The quip above is relevant to our patients’ and staff from the perspective that we admit folks with a wide variety of diagnoses, ranging from planned or elective knee and hip replacement surgeries to femur, hip or pelvic fractures in the elderly, or from trauma, cardiac surgeries or respiratory disease. Some of our admissions are of patients with progressively debilitating diseases, like multiple sclerosis or ALS (Lou Gehrigs’ Disease). We admit patients who have had strokes, amputations, brain injuries and others who are paralyzed from spinal trauma or disease.

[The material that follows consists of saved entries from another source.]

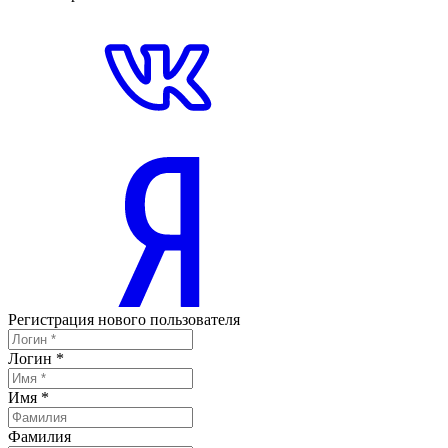
Регистрация нового пользователя
Логин
*
Имя
*
Фамилия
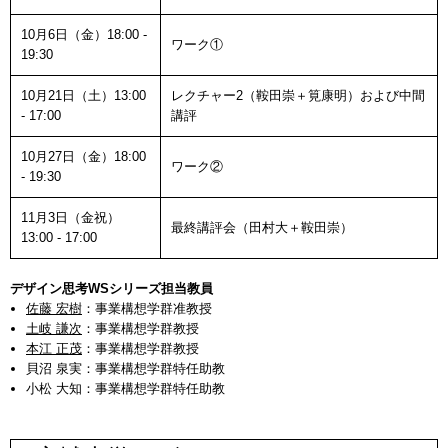
10月6日（金）18:00 -
ワーク①
19:30
10月21日（土）13:00
レクチャー2（鞍田崇＋筧康明）および中間
- 17:00
講評
10月27日（金）18:00
ワーク②
- 19:30
11月3日（金祝）
最終講評会（田村大＋鞍田崇）
13:00 - 17:00
デザイン思考WSシリーズ担当教員
佐藤 宏樹
：事業構想学群准教授
土岐 謙次
：事業構想学群教授
本江 正茂
：事業構想学群教授
貝沼 泉実：事業構想学群特任助教
小松 大知：事業構想学群特任助教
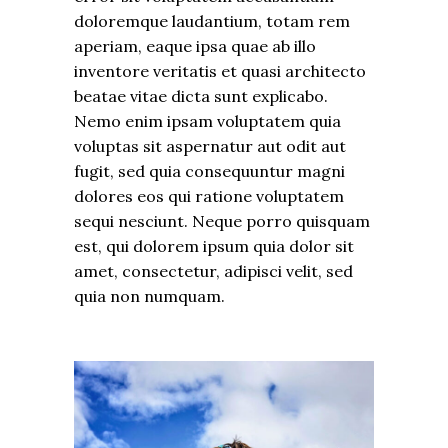
doloremque laudantium, totam rem
aperiam, eaque ipsa quae ab illo
inventore veritatis et quasi architecto
beatae vitae dicta sunt explicabo.
Nemo enim ipsam voluptatem quia
voluptas sit aspernatur aut odit aut
fugit, sed quia consequuntur magni
dolores eos qui ratione voluptatem
sequi nesciunt. Neque porro quisquam
est, qui dolorem ipsum quia dolor sit
amet, consectetur, adipisci velit, sed
quia non numquam.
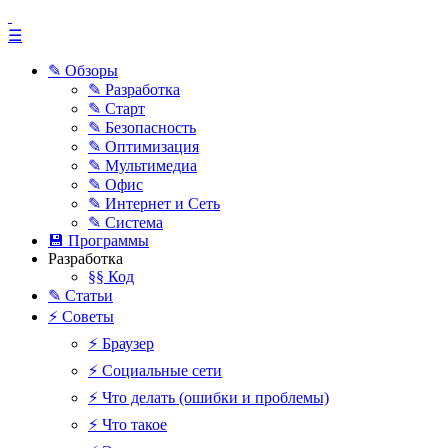
☰
✎ Обзоры
✎ Разработка
✎ Старт
✎ Безопасность
✎ Оптимизация
✎ Мультимедиа
✎ Офис
✎ Интернет и Сеть
✎ Система
💾 Программы
Разработка
§§ Код
✎ Статьи
⚡ Советы
⚡ Браузер
⚡ Социальные сети
⚡ Что делать (ошибки и проблемы)
⚡ Что такое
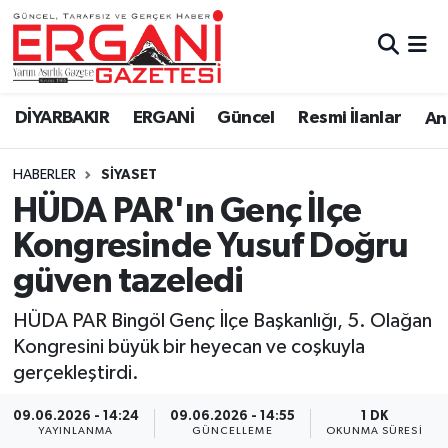
DİYARBAKIR
BİSMİL
Ergani Nöbetçi Eczaneler
DİYARBAKIR
ERGANİ
Güncel
Resmi İlanlar
Ana
BAĞLAR
ERGANİ
Ergani Hava Durumu
HABERLER
SİYASET
Güncel
Ergani Trafik Yoğunluk Haritası
HÜDA PAR'ın Genç İlçe
Eği̇ti̇m
Süper Lig Puan Durumu ve Fikstür
Kongresinde Yusuf Doğru
güven tazeledi
Resmi İlanlar
Tüm Manşetler
HÜDA PAR Bingöl Genç İlçe Başkanlığı, 5. Olağan
Sağlık
Son Dakika Haberleri
Kongresini büyük bir heyecan ve coşkuyla
gerçekleştirdi.
Si̇yaset
Haber Arşivi
09.06.2026 - 14:24
09.06.2026 - 14:55
1 DK
Spor
YAYINLANMA
GÜNCELLEME
OKUNMA SÜRESI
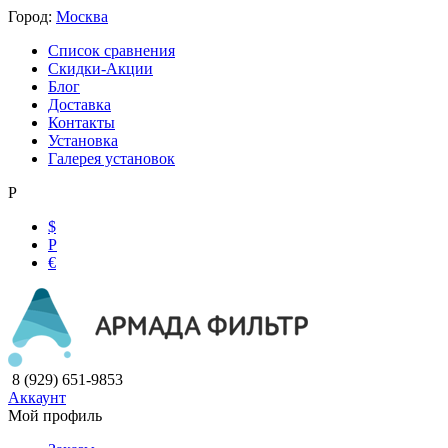
Город:
Москва
Список сравнения
Скидки-Акции
Блог
Доставка
Контакты
Установка
Галерея установок
Р
$
Р
€
8 (929) 651-9853
Аккаунт
Мой профиль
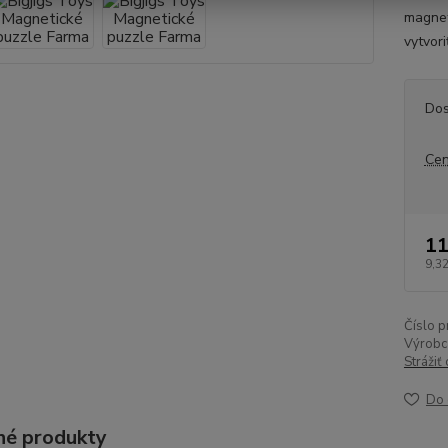
magnet
vytvori
Dos
Cen
11
9,32
Číslo p
Výrobc
Strážiť
Do 
é produkty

The majority of our patients leave rehabilitation more functional than when they arrived. A large number of patients will leave rehabilitation with permanent, severe disabilities that may improve a bit over time, but will leave them quite impaired and in need of assistance for the remainder of their lives. Unfortunately, some folks have suffered injuries so severe that rehabilitation is limited to family training and developing safe seating systems without making any substantive change in the patient.

So what is the perspective issue about? Broadly speaking, there are two competing and valid philosophies that people bring to their rehabilitation. I will call them, “No one can know my pain without walking in my shoes” and the other, “There but for the grace of God go I.”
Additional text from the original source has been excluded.